▶ [TRY IT] After finding the line with "VPN подключение некото" in the entries below, retype exactly each line from there through the line with "Зарегистрирован: 28-08-10", including that final line.

▶ [DATASET EXCERPTS]
+++++

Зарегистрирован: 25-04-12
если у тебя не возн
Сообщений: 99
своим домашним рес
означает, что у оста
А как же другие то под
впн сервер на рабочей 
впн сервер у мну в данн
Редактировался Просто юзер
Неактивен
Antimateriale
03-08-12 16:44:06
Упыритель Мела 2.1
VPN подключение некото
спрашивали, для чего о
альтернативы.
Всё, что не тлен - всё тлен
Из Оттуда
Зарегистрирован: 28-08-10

+++++

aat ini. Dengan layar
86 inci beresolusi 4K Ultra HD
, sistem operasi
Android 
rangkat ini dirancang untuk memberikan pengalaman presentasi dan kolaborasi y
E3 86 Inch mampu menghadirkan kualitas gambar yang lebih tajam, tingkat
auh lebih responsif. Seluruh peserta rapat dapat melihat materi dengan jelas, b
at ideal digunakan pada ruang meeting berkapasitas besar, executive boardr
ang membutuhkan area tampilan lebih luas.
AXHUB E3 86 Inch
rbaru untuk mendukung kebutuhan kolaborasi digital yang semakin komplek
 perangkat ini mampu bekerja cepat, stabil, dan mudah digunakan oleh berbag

+++++

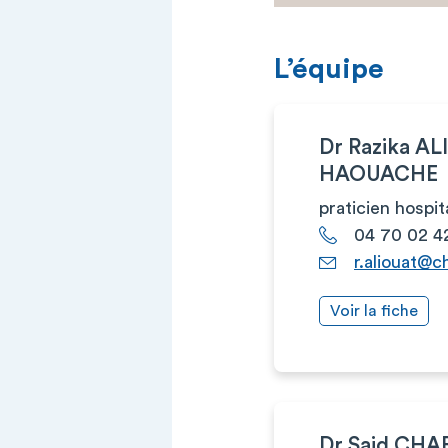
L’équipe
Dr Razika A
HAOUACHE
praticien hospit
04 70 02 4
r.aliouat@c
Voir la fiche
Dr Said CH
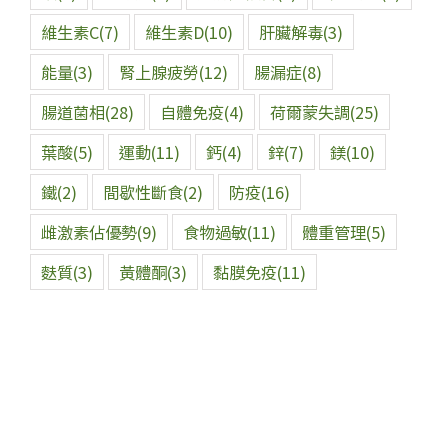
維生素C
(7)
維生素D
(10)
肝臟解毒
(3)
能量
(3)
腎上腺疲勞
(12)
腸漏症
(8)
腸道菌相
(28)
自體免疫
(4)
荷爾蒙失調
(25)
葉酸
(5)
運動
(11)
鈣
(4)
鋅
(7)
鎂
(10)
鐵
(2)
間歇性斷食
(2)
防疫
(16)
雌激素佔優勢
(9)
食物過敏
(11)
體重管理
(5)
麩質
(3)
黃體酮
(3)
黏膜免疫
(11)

+++++

▶ [SOLUTION]
VPN подключение некото
спрашивали, для чего о
альтернативы.
Всё, что не тлен - всё тлен
Из Оттуда
Зарегистрирован: 28-08-10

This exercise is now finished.